[Data for processing]

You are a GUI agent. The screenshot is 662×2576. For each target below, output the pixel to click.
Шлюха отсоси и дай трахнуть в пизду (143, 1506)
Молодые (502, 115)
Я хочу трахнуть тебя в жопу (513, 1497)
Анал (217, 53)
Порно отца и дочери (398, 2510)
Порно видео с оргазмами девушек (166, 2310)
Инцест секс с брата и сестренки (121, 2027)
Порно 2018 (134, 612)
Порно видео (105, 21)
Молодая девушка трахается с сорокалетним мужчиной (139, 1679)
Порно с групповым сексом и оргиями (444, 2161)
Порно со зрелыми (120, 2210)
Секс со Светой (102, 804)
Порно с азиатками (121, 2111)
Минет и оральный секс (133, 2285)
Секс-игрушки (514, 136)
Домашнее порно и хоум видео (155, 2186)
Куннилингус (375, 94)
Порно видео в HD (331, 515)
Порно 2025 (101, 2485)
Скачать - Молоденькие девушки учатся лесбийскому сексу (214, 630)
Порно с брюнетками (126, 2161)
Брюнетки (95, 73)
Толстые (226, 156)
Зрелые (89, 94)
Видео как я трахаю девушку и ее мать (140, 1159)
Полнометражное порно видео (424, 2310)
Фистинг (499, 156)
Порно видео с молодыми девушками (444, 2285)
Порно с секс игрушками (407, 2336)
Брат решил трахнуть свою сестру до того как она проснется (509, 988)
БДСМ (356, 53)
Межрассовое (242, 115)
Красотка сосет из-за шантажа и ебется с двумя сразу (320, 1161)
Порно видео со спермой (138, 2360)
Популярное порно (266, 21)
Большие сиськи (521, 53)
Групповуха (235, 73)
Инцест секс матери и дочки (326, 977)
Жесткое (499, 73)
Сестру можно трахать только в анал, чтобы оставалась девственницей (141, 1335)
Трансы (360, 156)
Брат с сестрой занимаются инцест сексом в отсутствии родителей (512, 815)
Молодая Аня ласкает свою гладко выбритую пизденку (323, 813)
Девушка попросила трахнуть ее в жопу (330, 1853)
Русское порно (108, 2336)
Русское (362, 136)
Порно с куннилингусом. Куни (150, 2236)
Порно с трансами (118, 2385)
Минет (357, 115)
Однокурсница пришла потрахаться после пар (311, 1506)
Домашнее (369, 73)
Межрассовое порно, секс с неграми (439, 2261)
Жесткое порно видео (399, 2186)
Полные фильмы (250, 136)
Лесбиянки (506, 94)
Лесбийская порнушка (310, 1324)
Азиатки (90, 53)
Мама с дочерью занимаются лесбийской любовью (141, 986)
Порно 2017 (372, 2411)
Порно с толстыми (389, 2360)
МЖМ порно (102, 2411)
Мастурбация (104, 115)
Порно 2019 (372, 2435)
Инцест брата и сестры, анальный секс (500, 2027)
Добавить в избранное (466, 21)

[/Data for processing]

● **What you should do**:
Would you retype the full listing without altering a single word?

● **Answer to this exercise**:
You are a GUI agent. The screenshot is 662×2576. For each target below, output the pixel to click.
Шлюха отсоси и дай трахнуть в пизду (143, 1506)
Молодые (502, 115)
Я хочу трахнуть тебя в жопу (513, 1497)
Анал (217, 53)
Порно отца и дочери (398, 2510)
Порно видео с оргазмами девушек (166, 2310)
Инцест секс с брата и сестренки (121, 2027)
Порно 2018 (134, 612)
Порно видео (105, 21)
Молодая девушка трахается с сорокалетним мужчиной (139, 1679)
Порно с групповым сексом и оргиями (444, 2161)
Порно со зрелыми (120, 2210)
Секс со Светой (102, 804)
Порно с азиатками (121, 2111)
Минет и оральный секс (133, 2285)
Секс-игрушки (514, 136)
Домашнее порно и хоум видео (155, 2186)
Куннилингус (375, 94)
Порно видео в HD (331, 515)
Порно 2025 (101, 2485)
Скачать - Молоденькие девушки учатся лесбийскому сексу (214, 630)
Порно с брюнетками (126, 2161)
Брюнетки (95, 73)
Толстые (226, 156)
Зрелые (89, 94)
Видео как я трахаю девушку и ее мать (140, 1159)
Полнометражное порно видео (424, 2310)
Фистинг (499, 156)
Порно видео с молодыми девушками (444, 2285)
Порно с секс игрушками (407, 2336)
Брат решил трахнуть свою сестру до того как она проснется (509, 988)
БДСМ (356, 53)
Межрассовое (242, 115)
Красотка сосет из-за шантажа и ебется с двумя сразу (320, 1161)
Порно видео со спермой (138, 2360)
Популярное порно (266, 21)
Большие сиськи (521, 53)
Групповуха (235, 73)
Инцест секс матери и дочки (326, 977)
Жесткое (499, 73)
Сестру можно трахать только в анал, чтобы оставалась девственницей (141, 1335)
Трансы (360, 156)
Брат с сестрой занимаются инцест сексом в отсутствии родителей (512, 815)
Молодая Аня ласкает свою гладко выбритую пизденку (323, 813)
Девушка попросила трахнуть ее в жопу (330, 1853)
Русское порно (108, 2336)
Русское (362, 136)
Порно с куннилингусом. Куни (150, 2236)
Порно с трансами (118, 2385)
Минет (357, 115)
Однокурсница пришла потрахаться после пар (311, 1506)
Домашнее (369, 73)
Межрассовое порно, секс с неграми (439, 2261)
Жесткое порно видео (399, 2186)
Полные фильмы (250, 136)
Лесбиянки (506, 94)
Лесбийская порнушка (310, 1324)
Азиатки (90, 53)
Мама с дочерью занимаются лесбийской любовью (141, 986)
Порно 2017 (372, 2411)
Порно с толстыми (389, 2360)
МЖМ порно (102, 2411)
Мастурбация (104, 115)
Порно 2019 (372, 2435)
Инцест брата и сестры, анальный секс (500, 2027)
Добавить в избранное (466, 21)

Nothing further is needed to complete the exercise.